Kata Yusri, Itu bentuk ekspresi puncak rasa frustasi masyarakat disekitar tambang terhadap ketidak adilan yang mereka rasakan oleh oknum aparat penegak hukum setempat yang dicurigai lebih berpihak kepada penambang yang melanggar hukum daripada berpihak kepada rakyat sebagai korban semena mena yang kata mereka dilakukan oleh mafia tambang.

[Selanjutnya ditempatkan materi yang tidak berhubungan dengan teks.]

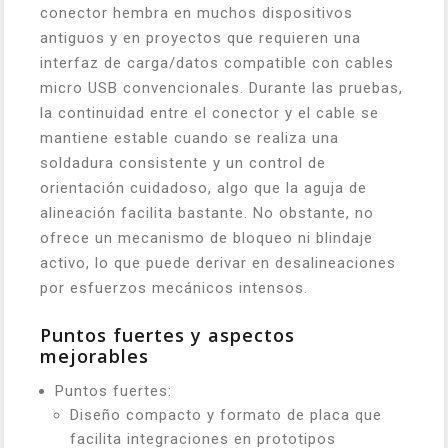
conector hembra en muchos dispositivos
antiguos y en proyectos que requieren una
interfaz de carga/datos compatible con cables
micro USB convencionales. Durante las pruebas,
la continuidad entre el conector y el cable se
mantiene estable cuando se realiza una
soldadura consistente y un control de
orientación cuidadoso, algo que la aguja de
alineación facilita bastante. No obstante, no
ofrece un mecanismo de bloqueo ni blindaje
activo, lo que puede derivar en desalineaciones
por esfuerzos mecánicos intensos.
Puntos fuertes y aspectos
mejorables
Puntos fuertes:
Diseño compacto y formato de placa que
facilita integraciones en prototipos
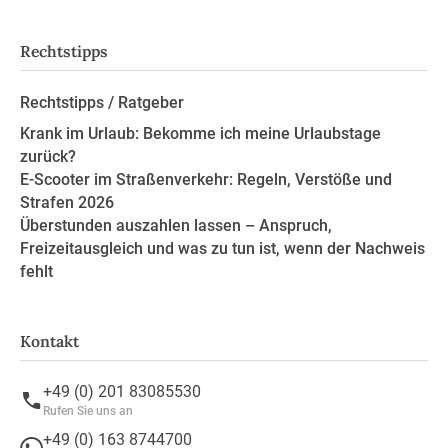
Rechtstipps
Rechtstipps / Ratgeber
Krank im Urlaub: Bekomme ich meine Urlaubstage
zurück?
E-Scooter im Straßenverkehr: Regeln, Verstöße und
Strafen 2026
Überstunden auszahlen lassen – Anspruch,
Freizeitausgleich und was zu tun ist, wenn der Nachweis
fehlt
Kontakt
+49 (0) 201 83085530
Rufen Sie uns an
+49 (0) 163 8744700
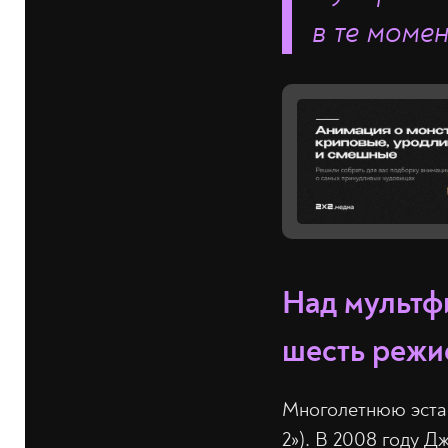
в те момен
Над мультф
шесть режи
Многолетнюю эстаф
2»). В 2008 году Д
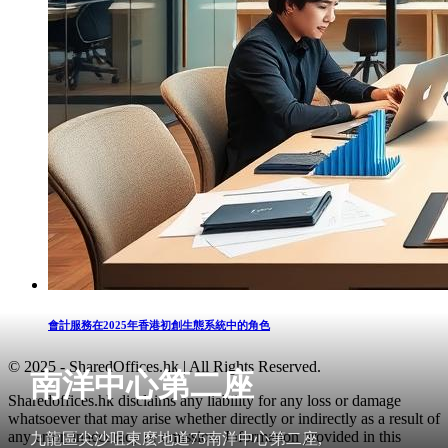
會計服務在2025年香港初創生態系統中的角色
© 2025 - SharedOffices.hk | All Rights Reserved.
南洋中心第二座
Sharedoffices.hk disclaims any liability for any loss or damage
whatsoever that may arise whether directly or indirectly as a result of
any error, inaccuracy or omission. Information provided in this
九龍區尖沙咀東麼地道75南洋中心第二座,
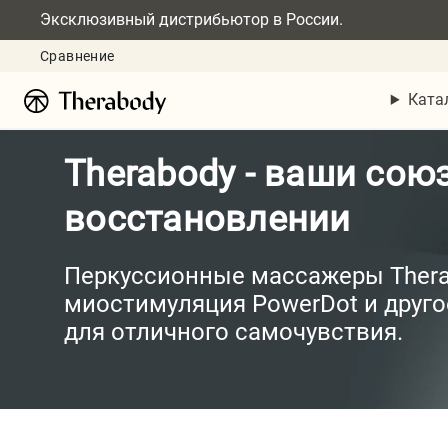
Эксклюзивный дистрибьютор в России.
Сравнение
Ката
Therabody - ваши сою
восстановлении
Перкуссионные массажеры Therag
миостимуляция PowerDot и друг
для отличного самочувствия.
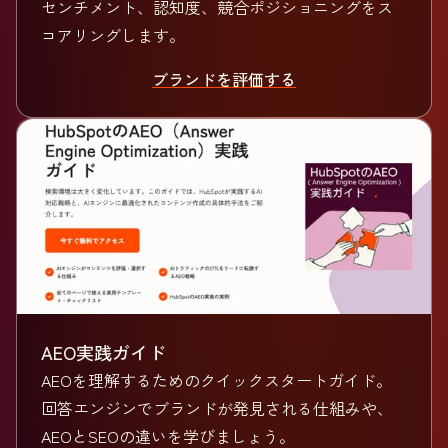
センチメント、認知度、競合ポジショニングをス
コアリングします。
ブランドを評価する
AEO実践ガイド
AEOを理解するためのクイックスタートガイド。
回答エンジンでブランドが発見される仕組みや、
AEOとSEOの違いを学びましょう。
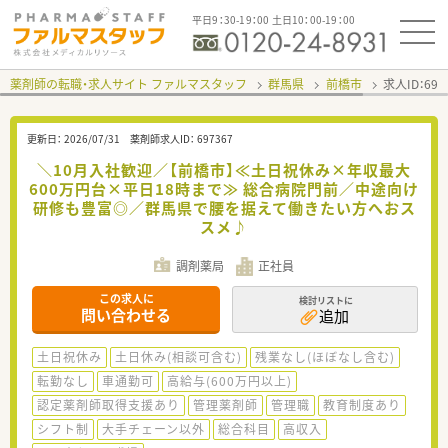
平日9：30-19：00 土日10：00-19：00
薬剤師の転職・求人サイト ファルマスタッフ
群馬県
前橋市
求人ID：69
更新日：
2026/07/31
薬剤師求人ID：
697367
＼10月入社歓迎／【前橋市】≪土日祝休み×年収最大
600万円台×平日18時まで≫ 総合病院門前／中途向け
研修も豊富◎／群馬県で腰を据えて働きたい方へおス
スメ♪
調剤薬局
正社員
この求人に
検討リストに
問い合わせる
追加
土日祝休み
土日休み(相談可含む)
残業なし(ほぼなし含む)
転勤なし
車通勤可
高給与(600万円以上)
認定薬剤師取得支援あり
管理薬剤師
管理職
教育制度あり
シフト制
大手チェーン以外
総合科目
高収入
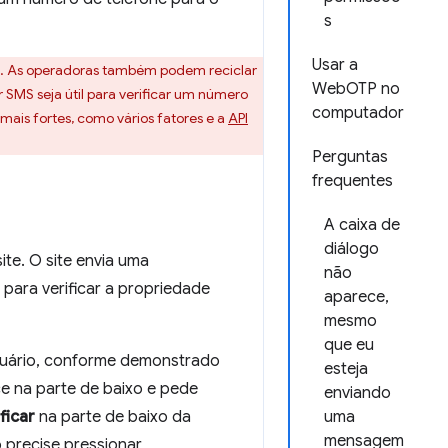
s
Usar a
oa. As operadoras também podem reciclar
WebOTP no
SMS seja útil para verificar um número
computador
ais fortes, como vários fatores e a
API
Perguntas
frequentes
A caixa de
diálogo
te. O site envia uma
não
ara verificar a propriedade
aparece,
mesmo
que eu
suário, conforme demonstrado
esteja
e na parte de baixo e pede
enviando
ficar
na parte de baixo da
uma
mensagem
 precise pressionar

Tak dapat dipungkiri menurut mereka, berdasarkan pengalaman dari kasus Sambo, bila berhadapan dengan mafia, maka yang benar bisa salah dan yang salah bisa benar, ini kacau, jadi tergantung selera kemauan konsorsium mafia itu saja, ternyata praktek itu memang marak di tanah air, ironis memang bagi rakyat yang tak mampu, kata Yusri.
“Kami banyak dengar dari berbagai sumber, tambang batubara atau stock pile yang dikelola oleh PT KBPC, yang dimiliki Syamsudin sebagai Owner itu kabarnya berlokasi di wilayah PT Nusantara Termal Coal (NTC). Izin tambang NTC itu sudah dicabut pada tahun 2015 lalu oleh Kementerian ESDM karena bermasalah,” beber Yusri.
Selain itu, kata Yusri, berdasar informasi masyarakat disekitar tambang, diduga kuat PT KBPC menggunakan izin tambang milik PT Brasu yang kordinatnya berada di lokasi lain namun digunakan untuk mengeruk batubara di lokasi NTC.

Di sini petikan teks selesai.